--- Data shown ---

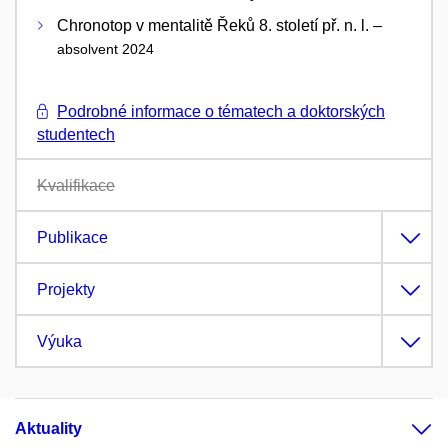
Chronotop v mentalitě Řeků 8. století př. n. l. –
absolvent 2024
Podrobné informace o tématech a doktorských
studentech
Kvalifikace
Publikace
Projekty
Výuka
Aktuality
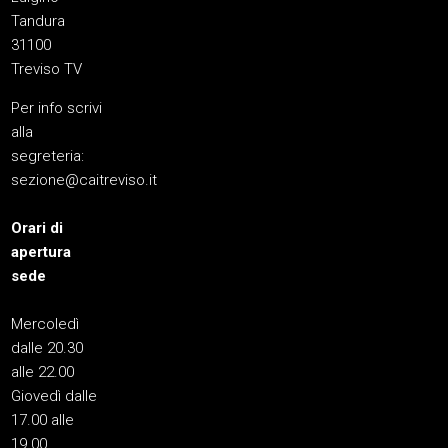
Tandura
31100
Treviso TV
Per info scrivi
alla
segreteria:
sezione@caitreviso.it
Orari di
apertura
sede
Mercoledì
dalle 20.30
alle 22.00
Giovedì dalle
17.00 alle
19.00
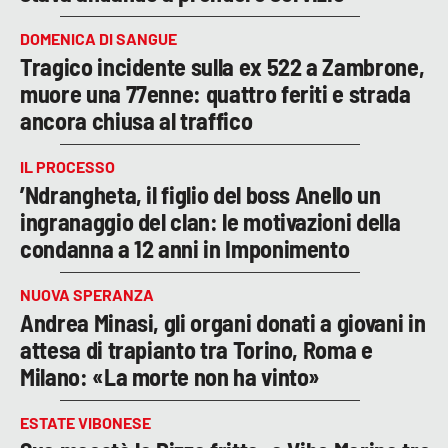
DOMENICA DI SANGUE
Tragico incidente sulla ex 522 a Zambrone,
muore una 77enne: quattro feriti e strada
ancora chiusa al traffico
IL PROCESSO
’Ndrangheta, il figlio del boss Anello un
ingranaggio del clan: le motivazioni della
condanna a 12 anni in Imponimento
NUOVA SPERANZA
Andrea Minasi, gli organi donati a giovani in
attesa di trapianto tra Torino, Roma e
Milano: «La morte non ha vinto»
ESTATE VIBONESE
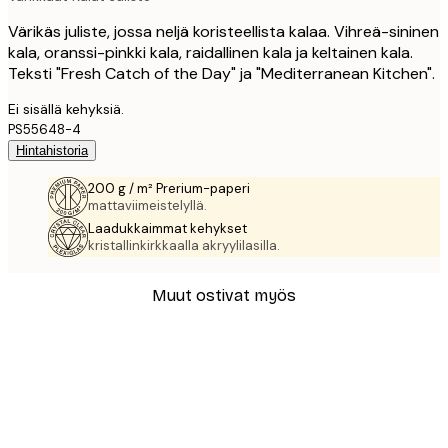
Värikäs juliste, jossa neljä koristeellista kalaa. Vihreä-sininen
kala, oranssi-pinkki kala, raidallinen kala ja keltainen kala.
Teksti "Fresh Catch of the Day" ja "Mediterranean Kitchen".
Ei sisällä kehyksiä.
PS55648-4
Hintahistoria
200 g / m² Prerium-paperi
mattaviimeistelyllä.
Laadukkaimmat kehykset
kristallinkirkkaalla akryylilasilla.
Muut ostivat myös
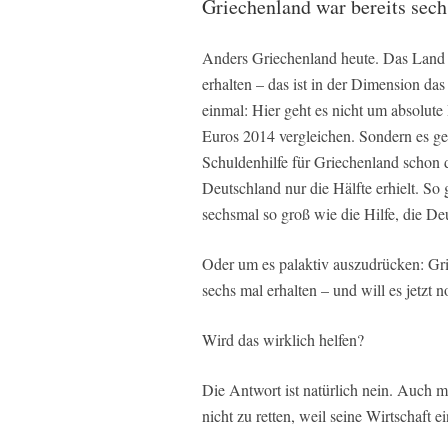
Griechenland war bereits sec
Anders Griechenland heute. Das Land ha
erhalten – das ist in der Dimension d
einmal: Hier geht es nicht um absolute
Euros 2014 vergleichen. Sondern es ge
Schuldenhilfe für Griechenland schon 
Deutschland nur die Hälfte erhielt. So 
sechsmal so groß wie die Hilfe, die Deu
Oder um es palaktiv auszudrücken: G
sechs mal erhalten – und will es jetzt n
Wird das wirklich helfen?
Die Antwort ist natürlich nein. Auch m
nicht zu retten, weil seine Wirtschaft ei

---

→ Problem to solve
Only the lines from the one containing "Euros 2014 vergleichen. Sondern es ge" through the last line of the entries above should be copied, exactly as written.

→ Written answer
Euros 2014 vergleichen. Sondern es ge
Schuldenhilfe für Griechenland schon 
Deutschland nur die Hälfte erhielt. So 
sechsmal so groß wie die Hilfe, die Deu
Oder um es palaktiv auszudrücken: G
sechs mal erhalten – und will es jetzt n
Wird das wirklich helfen?
Die Antwort ist natürlich nein. Auch m
nicht zu retten, weil seine Wirtschaft ei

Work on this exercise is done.